Comment se retrouve-t-on dans ce musée ? IMG_3039

Une amie qui savait que j’allais en Russie m’a donné un article d’une revue recensant les bons plans à Moscou et c’est là que j’ai appris l’existence du musée. Nous avons donc décidé de traverser la ville pour aller le voir. Nous trouvions ça marrant de voir à quoi ressemblaient les jeux à l’époque soviétique car presque beaucoup de choses étaient interdites et il y avait un contexte de guerre froide très présent.  Nous étions intriguées de voir ce que représentait la notion d’amusement à cette période. Nous nous doutions que tout était très daté et que ce serait marrant de comparer nos jeux de l’époque et ceux d’il y a 30 ans en Russie.

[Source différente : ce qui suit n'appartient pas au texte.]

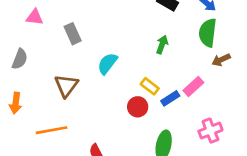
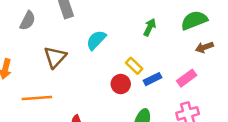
green semicircle: (208, 33) -> (194, 20), turned 56
gray semicircle: (20, 59) -> (28, 21), moved
pink rectangle: (193, 86) -> (187, 78), moved

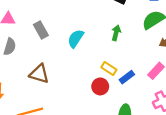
cyan semicircle: (96, 40) -> (76, 39), moved
brown triangle: (55, 57) -> (39, 74), turned -45

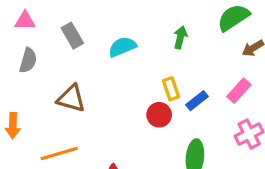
cyan semicircle: (76, 39) -> (122, 47), turned 36
yellow rectangle: (109, 68) -> (171, 89), turned 40

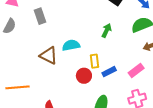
cyan semicircle: (122, 47) -> (71, 45), moved
brown triangle: (71, 98) -> (49, 55), moved

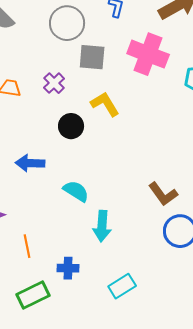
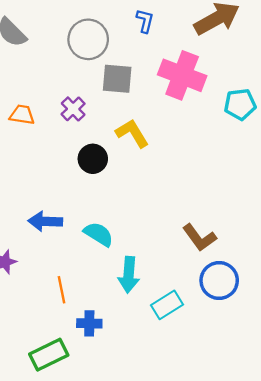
blue arrow: (30, 163) -> (45, 221), moved
orange line: (27, 246) -> (61, 290), moved
cyan rectangle: (122, 286) -> (167, 305), moved

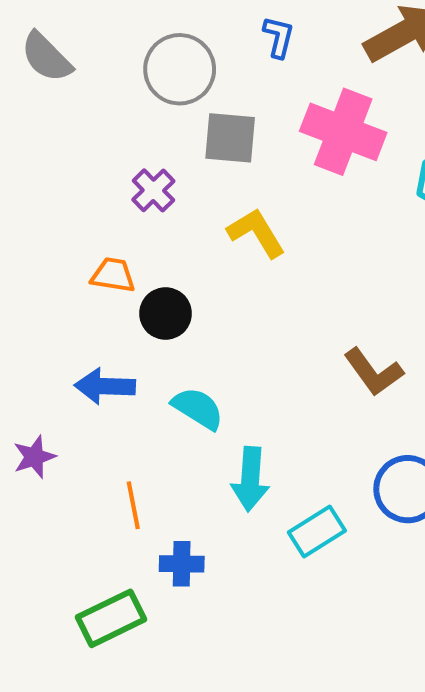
orange trapezoid: (22, 115) -> (113, 275), moved
black circle: (93, 159) -> (166, 314), moved
brown L-shape: (199, 238) -> (373, 372), moved

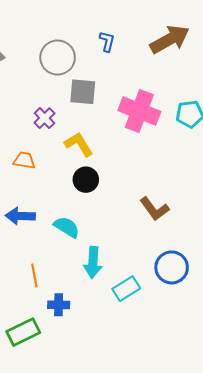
pink cross: (343, 132) -> (139, 111), moved
yellow L-shape: (256, 233) -> (79, 144), moved
black circle: (166, 314) -> (86, 180), moved

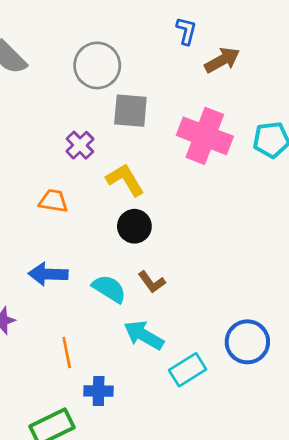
brown arrow: (170, 39) -> (222, 60), moved, size x0.7
blue L-shape: (107, 41) -> (186, 31), moved
brown L-shape: (154, 209) -> (152, 282), moved, size x0.7
cyan arrow: (93, 262) -> (144, 335), turned 116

C’est facile à trouver à Moscou ?

Oui c’est assez facile à trouver, prenez la ligne bleue du métro (n°3), arrêtez vous à la station Baumanskaya, prenez la rue du même nom, continuez tout droit et ce sera au numéro 11. Une entrée au musée qui comprend 10 pièces de 15 kopecks pour pouvoir jouer sur les machines coûte 350 roubles (environ 8€). C’est assez cher pour un musée russe (en général les entrées pour les monuments sont approximativement de 250 roubles) mais cela vaut le détour.

Est-ce un endroit confortable ?

C’est un endroit assez accueillant même si les employés ne sont pas d’une sympathie débordante, ils nous donnent nos kopecks et on se débrouille après. On se retrouve tout de suite plongé dans une ambiance des années 60/70 grâce à la musique exclusivement occidentale et rétro. C’est un endroit assez branché où les jeunes viennent jouer en groupe ou boire un coup. Preuve que c’est un endroit branché : une séance photo pour un magazine de mode était en cours pendant ma visite. Cela ne ressemble pas du tout à notre gametisch, ce sont des arcades très grosses qui sont présentées et qui étaient dans des cafés ou des bars de l’époque. C’est un peu l’équivalent des juke-boxes ou des flippers occidentaux. Les machines ont l’air industriel et imposant car elles étaient fabriquées dans des usines produisant des éléments militaires ainsi que d’autres machines qui n’avaient rien à voir avec les jeux.  On faisait des jeux avec les lignes de production déjà existantes et cela ne représentait de toute façon pas beaucoup de machines. IMG_3073

Tu m’as dit qu’on te donnait des pièces pour jouer ?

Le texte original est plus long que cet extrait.